(What is expected) What follows is a set of records. Retype them exactly, leaving out the pictures.

(Records shown)

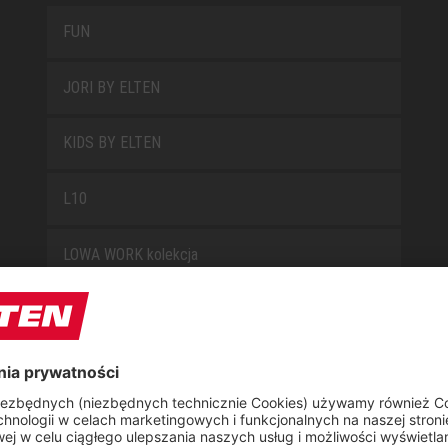
FUN
JORI BY ELTEN
KIDS BY ELTEN
L10
LOWA WORK kolekcja
MISS L10
NEW CLASSICS
NOVA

(Exercise result)
FUN
JORI BY ELTEN
KIDS BY ELTEN
L10
LOWA WORK kolekcja
MISS L10
NEW CLASSICS
NOVA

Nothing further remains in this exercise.